The S3 import is configured using the following options, which can be added at the end of your .datasource file:

  • IMPORT_SERVICE: name of the import service to use, in this case, s3

  • IMPORT_SCHEDULE: either @auto to sync once per minute, or @on-demand to only execute manually

  • IMPORT_STRATEGY: the strategy used to import data, only APPEND is supported

  • IMPORT_BUCKET_URI: a full bucket path, including the s3:// protocol , bucket name, object path and an optional pattern to match against object keys. For example, s3://my-bucket/my-path would discover all files in the bucket my-bucket under the prefix /my-path.

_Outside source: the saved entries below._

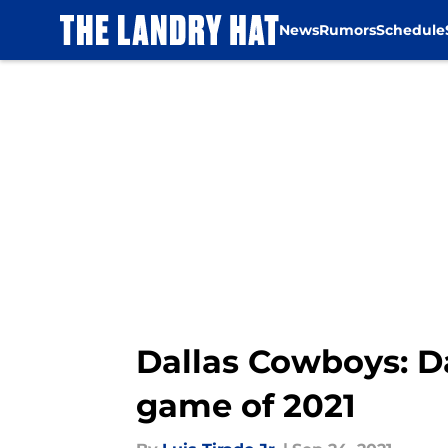
News
Rumors
Schedule
Skip to main content
Dallas Cowboys: Da
game of 2021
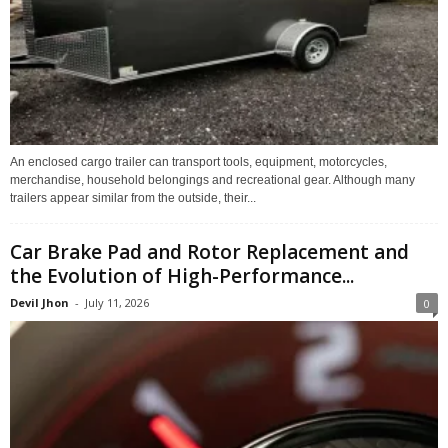
An enclosed cargo trailer can transport tools, equipment, motorcycles,
merchandise, household belongings and recreational gear. Although many
trailers appear similar from the outside, their...
Car Brake Pad and Rotor Replacement and
the Evolution of High-Performance...
Devil Jhon
-
July 11, 2026
0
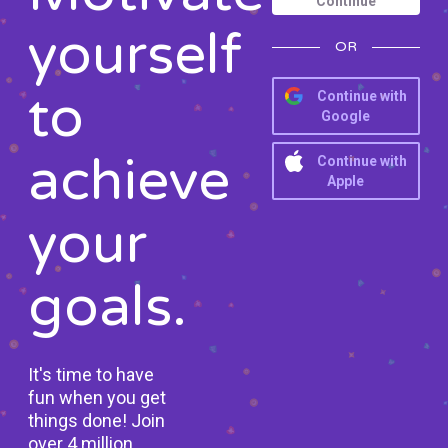
Continue
yourself
OR
to
Continue with
Google
achieve
Continue with
Apple
your
goals.
It's time to have
fun when you get
things done! Join
over 4 million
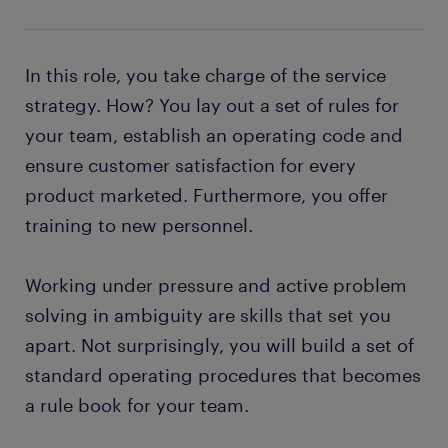
In this role, you take charge of the service
strategy. How? You lay out a set of rules for
your team, establish an operating code and
ensure customer satisfaction for every
product marketed. Furthermore, you offer
training to new personnel.
Working under pressure and active problem
solving in ambiguity are skills that set you
apart. Not surprisingly, you will build a set of
standard operating procedures that becomes
a rule book for your team.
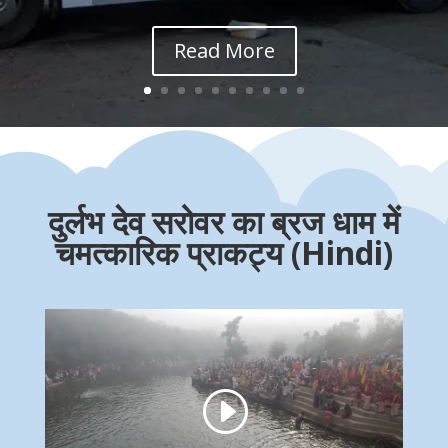
Read More
दुर्लभ देव सरोवर का ब्रज धाम में
चमत्कारिक प्राकट्य (Hindi)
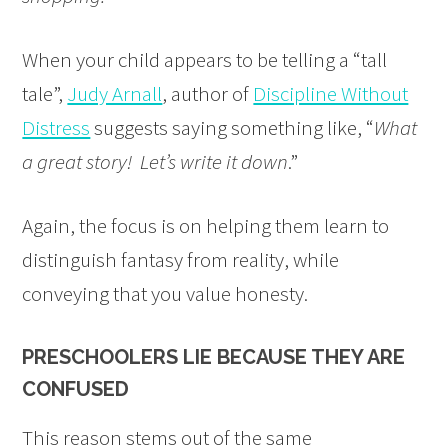
When your child appears to be telling a “tall
tale”,
Judy Arnall
, author of
Discipline Without
Distress
suggests saying something like, “
What
a great story! Let’s write it down
.”
Again, the focus is on helping them learn to
distinguish fantasy from reality, while
conveying that you value honesty.
PRESCHOOLERS LIE BECAUSE THEY ARE
CONFUSED
This reason stems out of the same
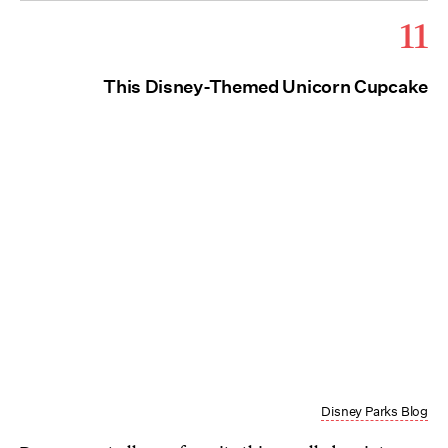
11
This Disney-Themed Unicorn Cupcake
Disney Parks Blog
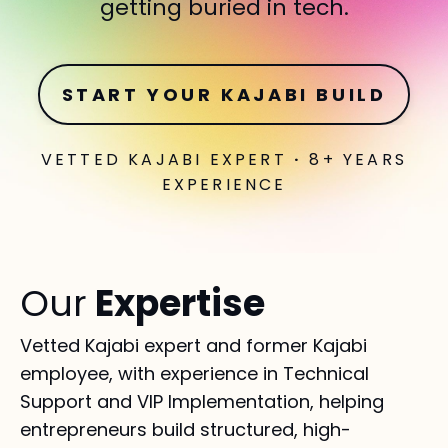
getting buried in tech.
START YOUR KAJABI BUILD
VETTED KAJABI EXPERT
·
8+ YEARS
EXPERIENCE
Our
Expertise
Vetted Kajabi expert and former Kajabi
employee, with experience in Technical
Support and VIP Implementation, helping
entrepreneurs build structured, high-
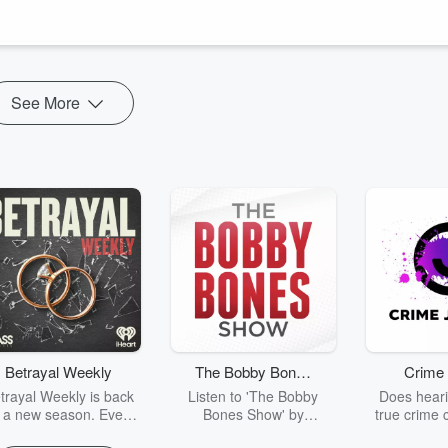
nology—devices that monitor and influence brain activity—and its
See More
Betrayal Weekly
The Bobby Bones
Crime 
Show
trayal Weekly is back
Listen to 'The Bobby
Does heari
r a new season. Every
Bones Show' by
true crime 
Thursday, Betrayal
downloading the daily full
leave you s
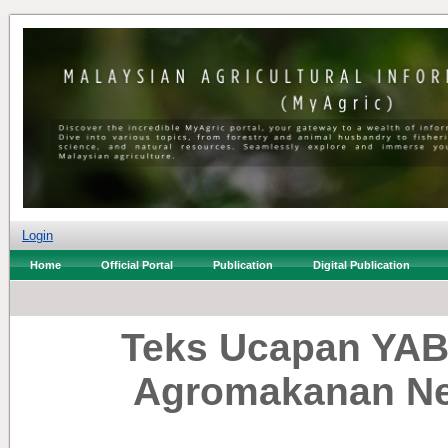
Login
Home
Official Portal
Publication
Digital Publication
Teks Ucapan YAB
Agromakanan Ne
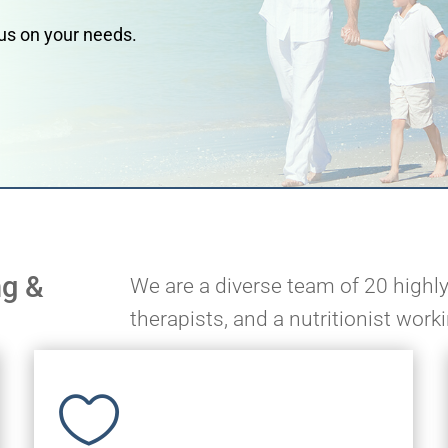
ocus on your needs.
ng &
We are a diverse team of 20 highly
therapists, and a nutritionist work

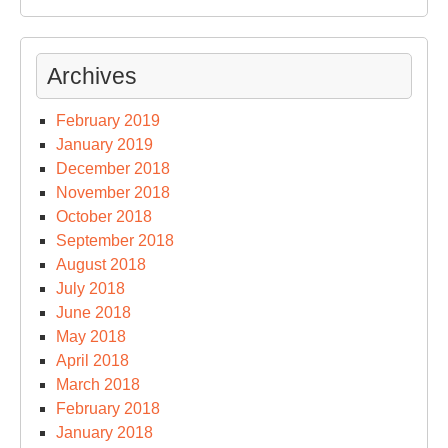
Archives
February 2019
January 2019
December 2018
November 2018
October 2018
September 2018
August 2018
July 2018
June 2018
May 2018
April 2018
March 2018
February 2018
January 2018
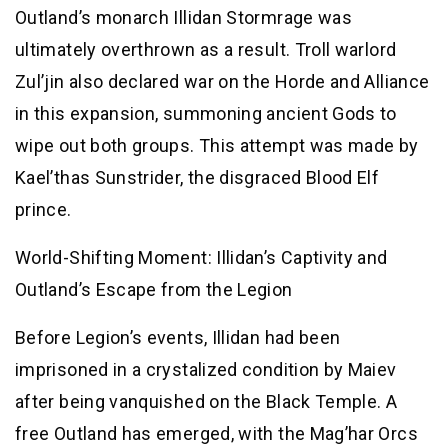
Outland’s monarch Illidan Stormrage was
ultimately overthrown as a result. Troll warlord
Zul’jin also declared war on the Horde and Alliance
in this expansion, summoning ancient Gods to
wipe out both groups. This attempt was made by
Kael’thas Sunstrider, the disgraced Blood Elf
prince.
World-Shifting Moment: Illidan’s Captivity and
Outland’s Escape from the Legion
Before Legion’s events, Illidan had been
imprisoned in a crystalized condition by Maiev
after being vanquished on the Black Temple. A
free Outland has emerged, with the Mag’har Orcs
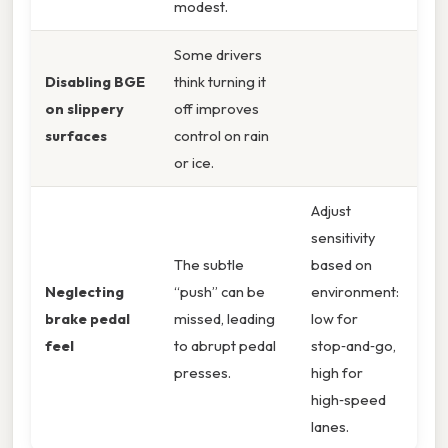
modest.
Some drivers
Disabling BGE
think turning it
on slippery
off improves
surfaces
control on rain
or ice.
Adjust
sensitivity
The subtle
based on
Neglecting
“push” can be
environment:
brake pedal
missed, leading
low for
feel
to abrupt pedal
stop‑and‑go,
presses.
high for
high‑speed
lanes.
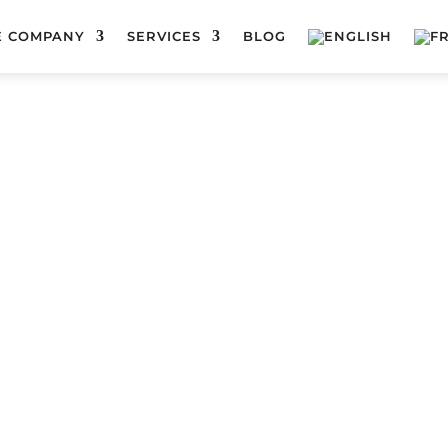
E COMPANY
SERVICES
BLOG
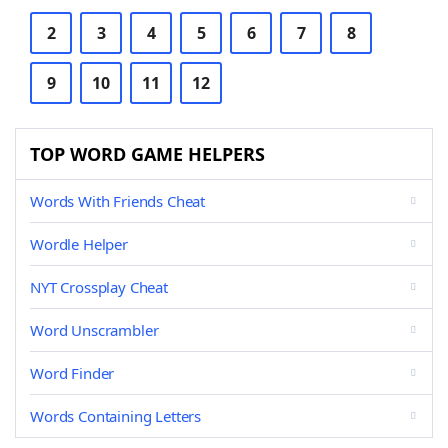
2
3
4
5
6
7
8
9
10
11
12
TOP WORD GAME HELPERS
Words With Friends Cheat
Wordle Helper
NYT Crossplay Cheat
Word Unscrambler
Word Finder
Words Containing Letters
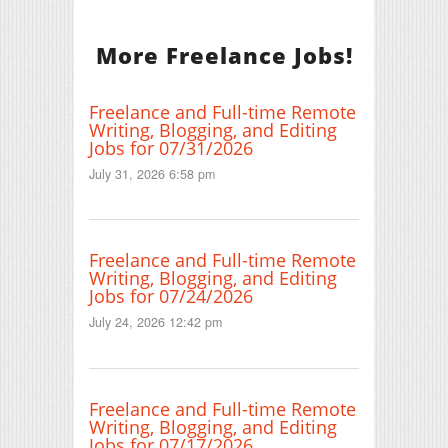
More Freelance Jobs!
Freelance and Full-time Remote
Writing, Blogging, and Editing
Jobs for 07/31/2026
July 31, 2026 6:58 pm
Freelance and Full-time Remote
Writing, Blogging, and Editing
Jobs for 07/24/2026
July 24, 2026 12:42 pm
Freelance and Full-time Remote
Writing, Blogging, and Editing
Jobs for 07/17/2026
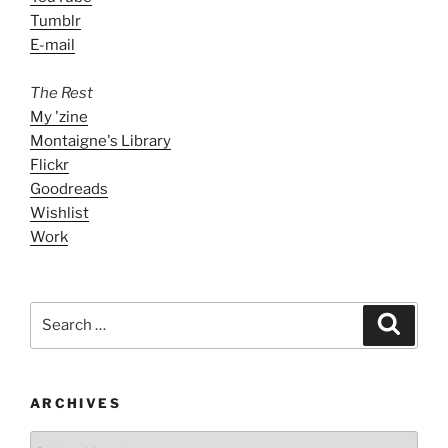
Tumblr
E-mail
The Rest
My 'zine
Montaigne's Library
Flickr
Goodreads
Wishlist
Work
Search
Search
for:
ARCHIVES
ARCHIVES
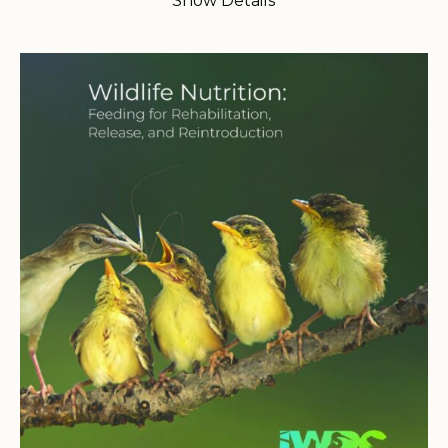
Show Details
$35.00
through
$60.00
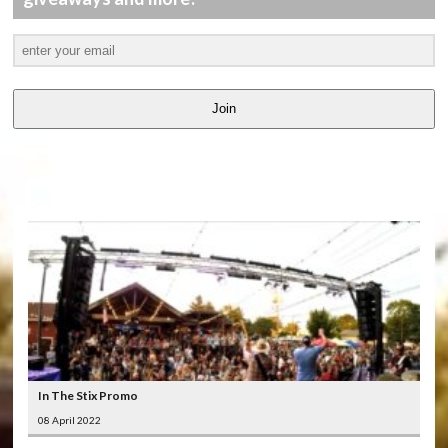
Join
LATEST
VIDEOS
In The Stix Promo
08 April 2022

You can use patterns in the path to filter objects, for example, ending the path with *.csv will match all objects that end with the .csv suffix.

  • IMPORT_CONNECTION_NAME: the name of the S3 connection to use

Note: For IMPORT_STRATEGY only APPEND is supported today. When new files are discovered, data from new files will be appended to any previous data in the Data Source. Replacing data is not supported.

For example:

s3.datasource file
DESCRIPTION >
    Analytics events landing data source

SCHEMA >
    `timestamp` DateTime `json:$.timestamp`,
    `session_id` String `json:$.session_id`,
    `action` LowCardinality(String) `json:$.action`,
    `version` LowCardinality(String) `json:$.version`,
    `payload` String `json:$.payload`

ENGINE "MergeTree"
ENGINE_PARTITION_KEY "toYYYYMM(timestamp)"
ENGINE_SORTING_KEY "timestamp"
ENGINE_TTL "timestamp + toIntervalDay(60)"

IMPORT_SERVICE s3
IMPORT_CONNECTION_NAME connection_name
IMPORT_BUCKET_URI s3://my-bucket/*.csv
IMPORT_SCHEDULE @auto
IMPORT_STRATEGY APPEND

With your connection created and Data Source defined, you can now push your project to Tinybird using:

tb push

Supported file types

The S3 Connector supports the following file types:

  • CSV

  • NDJSON

  • Parquet

Required IAM permissions

The S3 Connector requires certain permissions to access object in your Amazon S3 bucket. The IAM Role will need the following permissions:

  • s3:GetObject

  • s3:ListBucket

  • s3:ListAllMyBuckets

Schema Evolution

When the S3 Connector first runs, it will select 1 file from the initial load and use this to infer the schema of the Data Source. The file it selects will be denoted by a blue “Schema reference” bubble (see Mark 1 below).

../_images/ingest-s3-connector-schema-evolution-1.png

The S3 Connector supports automatic creation of new columns. This means that, if a new file contains a new column that has not been seen before, the next sync job will automatically add it to the Tinybird Data Source.

Non-backwards compatible changes, such as dropping, renaming or changing the type of columns, are not supported and any rows from these files will be sent to the Quarantine Data Source.

Limits

There are some limits applied to the S3 Connector when using the auto mode:

  • Automatic execution of imports runs once every 1 minute

  • Each run will import at most 5 files. If there are more than 5 new files, they will be left for the next run.

If you are regularly exceeding 5 files per minute, this limit can be adjusted. Please contact us in our Slack community or email us at support@tinybird.co.

When using on-demand, these limits do not apply. A manual execution of the S3 connector will sync all new files available since the last run.